19. Waarom vermeldde Paulus enige van deze overwinnaars in Hebreeën 11?
19 Enige van deze zegevierende strijders voor het geloof vermeldde Paulus onder de in de oudheid levende getuigen van Jehovah ten einde ons in deze tijd aan te moedigen om evenals zij te blijven hardlopen en de overwinning te behalen. In ons belang schreef Paulus: „Daarom dus, omdat wij zulk een grote wolk van getuigen rondom ons hebben, laten wij ook iedere last en de zonde die ons gemakkelijk verstrikt, afleggen, en laten wij met volharding de wedloop lopen die ons voor ogen is gesteld, terwijl wij oplettend zien naar de leider en volmaker van ons geloof, Jezus.” — Hebr. 12:1, 2, NW.
20-22. Welke handelwijze leidt tot de dood, en welke handelwijze tot het winnen van de prijs van leven in Gods nieuwe wereld?
20 De vraag is nu: Zult u een der actieve, overwinnende, hard lopende christenen zijn die de prijs des levens behaalt? Of zult u een van de inactieve verbondsverbrekers of luiaards zijn, die worden voortgedreven naar hun ondergang, de eeuwige dood? (Rom. 1:28-32). Wees geen inactieve luiaard, die zelfs te lui is om zich zelf te voeden en die daarom sterft (Spr. 19:24; 14:14, RS). Bedenk dat u, wanneer u niet actief voor Jehovah werkzaam bent, tegen hem bent en hetzelfde lot moet ondergaan als zijn vijanden (Matth. 12:30). Bent u van de wedrenbaan afgedwaald en in de modderpoel van inactiviteit terechtgekomen? Verman u zelf en keer onmiddellijk om! De meest sensationele en laatste van alle wedstrijden, Armageddon, ligt vlak voor de boeg. Laten wij allen door onze activiteit op zegevierende wijze ’onvermoeid strijden voor het geloof.’ — Judas 3, NW.

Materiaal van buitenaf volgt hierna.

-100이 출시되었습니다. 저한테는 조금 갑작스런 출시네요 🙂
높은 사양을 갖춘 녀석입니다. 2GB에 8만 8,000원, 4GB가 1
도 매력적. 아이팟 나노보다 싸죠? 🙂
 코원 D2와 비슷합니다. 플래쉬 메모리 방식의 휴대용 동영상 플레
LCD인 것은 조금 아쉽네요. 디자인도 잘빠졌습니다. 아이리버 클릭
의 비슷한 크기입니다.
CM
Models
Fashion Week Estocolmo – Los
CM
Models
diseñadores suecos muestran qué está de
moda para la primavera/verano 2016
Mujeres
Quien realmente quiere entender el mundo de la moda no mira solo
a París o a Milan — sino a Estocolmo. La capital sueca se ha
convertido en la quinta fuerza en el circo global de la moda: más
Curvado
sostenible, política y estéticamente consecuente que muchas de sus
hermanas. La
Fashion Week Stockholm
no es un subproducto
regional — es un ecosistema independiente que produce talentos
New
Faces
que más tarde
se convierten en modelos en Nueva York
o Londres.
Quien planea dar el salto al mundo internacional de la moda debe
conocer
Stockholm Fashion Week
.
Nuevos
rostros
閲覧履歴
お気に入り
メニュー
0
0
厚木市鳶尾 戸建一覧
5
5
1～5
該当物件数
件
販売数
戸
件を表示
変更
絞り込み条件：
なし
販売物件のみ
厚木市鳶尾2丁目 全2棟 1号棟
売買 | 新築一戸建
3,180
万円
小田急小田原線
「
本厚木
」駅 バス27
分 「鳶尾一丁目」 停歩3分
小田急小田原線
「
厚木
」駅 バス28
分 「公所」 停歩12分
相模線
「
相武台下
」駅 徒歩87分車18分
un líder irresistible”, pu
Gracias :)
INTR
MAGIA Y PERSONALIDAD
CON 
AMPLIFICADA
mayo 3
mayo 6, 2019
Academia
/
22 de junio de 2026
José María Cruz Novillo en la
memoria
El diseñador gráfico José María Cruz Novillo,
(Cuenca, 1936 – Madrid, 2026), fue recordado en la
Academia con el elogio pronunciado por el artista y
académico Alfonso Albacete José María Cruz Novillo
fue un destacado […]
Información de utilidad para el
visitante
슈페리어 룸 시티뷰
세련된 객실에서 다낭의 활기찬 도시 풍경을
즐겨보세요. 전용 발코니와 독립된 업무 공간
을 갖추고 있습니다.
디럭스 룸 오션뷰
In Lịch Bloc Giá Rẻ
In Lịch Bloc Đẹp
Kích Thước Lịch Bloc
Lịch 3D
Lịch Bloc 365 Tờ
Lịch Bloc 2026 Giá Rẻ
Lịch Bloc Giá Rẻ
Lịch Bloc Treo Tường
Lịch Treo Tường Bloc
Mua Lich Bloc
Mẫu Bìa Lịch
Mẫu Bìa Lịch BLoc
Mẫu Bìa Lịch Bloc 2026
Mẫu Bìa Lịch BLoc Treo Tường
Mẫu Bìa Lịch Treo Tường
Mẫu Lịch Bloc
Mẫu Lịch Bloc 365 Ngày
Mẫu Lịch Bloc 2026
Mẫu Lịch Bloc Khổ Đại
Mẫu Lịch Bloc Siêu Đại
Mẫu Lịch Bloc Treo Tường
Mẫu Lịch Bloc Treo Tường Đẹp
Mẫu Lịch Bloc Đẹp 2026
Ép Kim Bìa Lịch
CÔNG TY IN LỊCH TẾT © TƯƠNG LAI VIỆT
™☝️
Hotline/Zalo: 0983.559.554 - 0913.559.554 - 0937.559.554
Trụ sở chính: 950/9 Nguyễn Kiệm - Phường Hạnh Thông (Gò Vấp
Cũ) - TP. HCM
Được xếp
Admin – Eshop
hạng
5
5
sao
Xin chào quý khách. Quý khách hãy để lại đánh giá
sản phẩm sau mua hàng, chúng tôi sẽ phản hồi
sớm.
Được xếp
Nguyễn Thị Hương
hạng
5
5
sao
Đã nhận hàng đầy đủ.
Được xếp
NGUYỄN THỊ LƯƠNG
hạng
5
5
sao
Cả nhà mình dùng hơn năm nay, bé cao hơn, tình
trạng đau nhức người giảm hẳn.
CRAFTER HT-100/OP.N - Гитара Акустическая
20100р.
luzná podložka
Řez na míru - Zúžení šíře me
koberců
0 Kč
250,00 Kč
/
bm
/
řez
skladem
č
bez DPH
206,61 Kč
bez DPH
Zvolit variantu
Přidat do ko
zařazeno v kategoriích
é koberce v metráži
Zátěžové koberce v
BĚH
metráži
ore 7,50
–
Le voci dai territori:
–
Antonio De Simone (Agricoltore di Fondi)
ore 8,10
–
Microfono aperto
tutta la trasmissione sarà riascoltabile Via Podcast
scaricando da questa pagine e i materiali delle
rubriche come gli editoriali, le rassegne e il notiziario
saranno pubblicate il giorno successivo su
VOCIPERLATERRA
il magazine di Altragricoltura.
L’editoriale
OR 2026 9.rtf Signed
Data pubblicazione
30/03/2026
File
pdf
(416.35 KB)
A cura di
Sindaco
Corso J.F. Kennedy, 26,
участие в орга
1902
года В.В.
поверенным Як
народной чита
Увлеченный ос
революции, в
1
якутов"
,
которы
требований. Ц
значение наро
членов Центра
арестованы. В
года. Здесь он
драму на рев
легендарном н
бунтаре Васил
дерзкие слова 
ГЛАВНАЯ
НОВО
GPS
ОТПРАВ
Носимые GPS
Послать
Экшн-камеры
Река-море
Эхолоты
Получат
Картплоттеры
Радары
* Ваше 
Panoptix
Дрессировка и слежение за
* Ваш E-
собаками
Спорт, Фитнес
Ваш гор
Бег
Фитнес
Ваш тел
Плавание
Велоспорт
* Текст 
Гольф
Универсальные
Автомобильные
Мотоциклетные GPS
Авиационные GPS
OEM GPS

21 Mogen wij allen bij het zien van het zegevierende, in de hemelen opgerichte koninkrijk, onder Jehovah’s onderzoekende blik het vaste besluit nemen inactiviteit te laten varen en aan de dood te ontsnappen. Laten wij in plaats daarvan door activiteit de prijs der zegepraal winnen, LEVEN in de nieuwe wereld onder Jehovah’s koninkrijk.
22 Jehovah, onze God, zegene u wanneer u ’voor de overwinning wedijvert in de juiste wedstrijd des geloofs.’ — 1 Tim. 6:12, NW.